Aktuelles in kürze

von Redaktion

Stich in Ruhmeshalle

Als sechster deutscher Tennisspieler wird Doppel-Olympiasieger Michael Stich (Foto) an diesem Samstag in Newport/Rhode Island in die Hall of Fame aufgenommen. Der 49-Jährige ist eigens dafür in die USA gereist. Bereits am Sonntagnachmittag wird er pünktlich zum Beginn des Rothenbaum-Turniers, bei dem er letztmals als Turnierdirektor fungiert, wieder in Hamburg zurückerwartet. „Mir ist diese Ehrung sehr wichtig, und ich freue mich darauf. Deshalb ist es eine Selbstverständlichkeit, dass ich dort persönlich anwesend bin“, sagte der Wimbledonsieger von 1991, der seinerzeit im Finale Boris Becker besiegte. Stich gewann 18 ATP-Turniere und kletterte 1993 in der Weltrangliste bis auf den zweiten Platz. Vor Stich waren bereits neben Becker, Steffi Graf, Gottfried von Cramm, Hilde Sperling und Hans Nüsslein in die Hall of Fame aufgenommen worden. Zusammen mit dem Hamburger Stich wird am Wochenende auch der Tschechin Helena Sukova diese Ehre zuteil.

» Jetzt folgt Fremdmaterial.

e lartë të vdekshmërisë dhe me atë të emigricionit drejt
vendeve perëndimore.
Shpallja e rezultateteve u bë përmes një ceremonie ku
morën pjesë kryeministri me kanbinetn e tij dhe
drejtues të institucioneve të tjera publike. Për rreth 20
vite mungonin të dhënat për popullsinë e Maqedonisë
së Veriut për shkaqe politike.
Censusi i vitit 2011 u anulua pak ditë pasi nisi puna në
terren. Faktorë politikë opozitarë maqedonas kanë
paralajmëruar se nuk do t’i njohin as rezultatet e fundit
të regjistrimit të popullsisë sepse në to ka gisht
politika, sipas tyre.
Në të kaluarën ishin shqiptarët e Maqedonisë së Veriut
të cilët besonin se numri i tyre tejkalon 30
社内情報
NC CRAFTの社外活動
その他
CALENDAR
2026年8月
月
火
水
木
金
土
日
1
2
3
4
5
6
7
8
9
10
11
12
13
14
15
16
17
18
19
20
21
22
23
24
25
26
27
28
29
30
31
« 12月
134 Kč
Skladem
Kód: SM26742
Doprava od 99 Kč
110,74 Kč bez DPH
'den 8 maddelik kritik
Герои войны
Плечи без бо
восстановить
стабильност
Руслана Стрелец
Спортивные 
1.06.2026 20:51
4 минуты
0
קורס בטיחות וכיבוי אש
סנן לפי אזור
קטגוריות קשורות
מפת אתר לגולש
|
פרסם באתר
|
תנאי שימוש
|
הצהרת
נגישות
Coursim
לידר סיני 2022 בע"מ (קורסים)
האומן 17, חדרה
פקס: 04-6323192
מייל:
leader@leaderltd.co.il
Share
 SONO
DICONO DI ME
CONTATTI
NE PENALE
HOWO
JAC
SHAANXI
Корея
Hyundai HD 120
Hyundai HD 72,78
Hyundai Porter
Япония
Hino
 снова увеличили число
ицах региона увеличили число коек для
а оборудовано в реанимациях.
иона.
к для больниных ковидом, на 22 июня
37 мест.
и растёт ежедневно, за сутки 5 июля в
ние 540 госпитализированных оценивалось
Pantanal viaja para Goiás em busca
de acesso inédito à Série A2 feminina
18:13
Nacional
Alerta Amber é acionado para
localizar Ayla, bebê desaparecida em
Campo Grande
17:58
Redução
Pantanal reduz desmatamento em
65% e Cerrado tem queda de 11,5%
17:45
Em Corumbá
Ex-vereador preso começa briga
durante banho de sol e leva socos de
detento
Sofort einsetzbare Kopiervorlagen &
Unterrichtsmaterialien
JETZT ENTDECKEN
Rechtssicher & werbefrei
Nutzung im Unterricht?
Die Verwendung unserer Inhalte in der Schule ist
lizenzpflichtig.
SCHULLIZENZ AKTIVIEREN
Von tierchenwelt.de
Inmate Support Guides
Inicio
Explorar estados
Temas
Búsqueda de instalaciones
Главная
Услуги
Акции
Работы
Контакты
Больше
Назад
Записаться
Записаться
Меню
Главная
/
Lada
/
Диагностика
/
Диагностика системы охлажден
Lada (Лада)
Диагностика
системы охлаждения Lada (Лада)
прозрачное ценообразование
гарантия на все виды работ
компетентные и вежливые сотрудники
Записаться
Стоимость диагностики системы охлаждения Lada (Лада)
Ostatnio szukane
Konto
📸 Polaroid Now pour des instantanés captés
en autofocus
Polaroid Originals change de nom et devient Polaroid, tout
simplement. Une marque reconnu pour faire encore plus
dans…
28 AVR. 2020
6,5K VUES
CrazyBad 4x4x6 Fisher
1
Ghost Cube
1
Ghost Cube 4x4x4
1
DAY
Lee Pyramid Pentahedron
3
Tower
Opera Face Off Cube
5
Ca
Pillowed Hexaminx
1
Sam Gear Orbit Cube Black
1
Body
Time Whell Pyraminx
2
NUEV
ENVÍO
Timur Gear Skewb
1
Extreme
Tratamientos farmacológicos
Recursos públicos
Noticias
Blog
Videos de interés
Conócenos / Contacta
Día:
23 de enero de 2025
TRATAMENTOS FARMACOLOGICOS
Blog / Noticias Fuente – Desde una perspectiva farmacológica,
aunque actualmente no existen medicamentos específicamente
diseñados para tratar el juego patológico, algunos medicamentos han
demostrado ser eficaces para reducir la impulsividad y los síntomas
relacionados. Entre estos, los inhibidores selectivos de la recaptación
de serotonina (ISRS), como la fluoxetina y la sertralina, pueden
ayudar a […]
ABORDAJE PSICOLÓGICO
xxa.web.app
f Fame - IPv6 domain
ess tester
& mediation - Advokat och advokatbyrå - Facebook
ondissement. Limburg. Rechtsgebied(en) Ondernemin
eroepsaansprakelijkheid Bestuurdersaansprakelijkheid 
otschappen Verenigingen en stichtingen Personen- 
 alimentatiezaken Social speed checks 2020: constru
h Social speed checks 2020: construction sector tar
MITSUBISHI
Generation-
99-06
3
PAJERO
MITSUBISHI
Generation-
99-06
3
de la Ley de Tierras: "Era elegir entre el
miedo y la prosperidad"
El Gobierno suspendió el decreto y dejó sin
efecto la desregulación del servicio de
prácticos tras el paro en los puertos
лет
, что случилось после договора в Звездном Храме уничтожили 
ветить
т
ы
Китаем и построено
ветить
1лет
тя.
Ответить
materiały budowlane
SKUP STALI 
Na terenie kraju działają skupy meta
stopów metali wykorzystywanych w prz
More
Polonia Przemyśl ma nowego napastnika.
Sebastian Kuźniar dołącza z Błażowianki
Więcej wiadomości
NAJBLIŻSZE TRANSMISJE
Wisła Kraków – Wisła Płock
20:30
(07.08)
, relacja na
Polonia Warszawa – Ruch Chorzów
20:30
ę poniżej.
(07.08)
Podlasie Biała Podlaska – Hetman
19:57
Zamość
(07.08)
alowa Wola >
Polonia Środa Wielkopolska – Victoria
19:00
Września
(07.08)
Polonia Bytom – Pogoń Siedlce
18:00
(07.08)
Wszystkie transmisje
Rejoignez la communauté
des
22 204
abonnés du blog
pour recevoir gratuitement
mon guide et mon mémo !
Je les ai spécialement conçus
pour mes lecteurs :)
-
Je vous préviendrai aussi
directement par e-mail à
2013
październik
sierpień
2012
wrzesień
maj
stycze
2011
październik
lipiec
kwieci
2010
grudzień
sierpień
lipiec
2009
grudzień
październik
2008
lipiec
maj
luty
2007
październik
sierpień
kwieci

Nach der tödlichen Messerattacke auf den kasachischen Läufer Denis Ten sind zwei mutmaßliche Angreifer festgenommen worden. Die Polizei habe einen Mann in Almaty gefasst und vernommen, teilte das Innenministerium des zentralasiatischen Landes Kasachstan am Freitag mit. Der Mann habe die Tat gestanden. Ein zweiter Verdächtiger sei nach einer groß angelegten Fahndung ebenfalls gefasst worden. Gegen beide werde wegen Mordes ermittelt, hieß es. Ten, der bei den Olympischen Spielen in Sotschi 2014 Bronze gewonnen hatte, war am Donnerstag durch Messerstiche getötet worden.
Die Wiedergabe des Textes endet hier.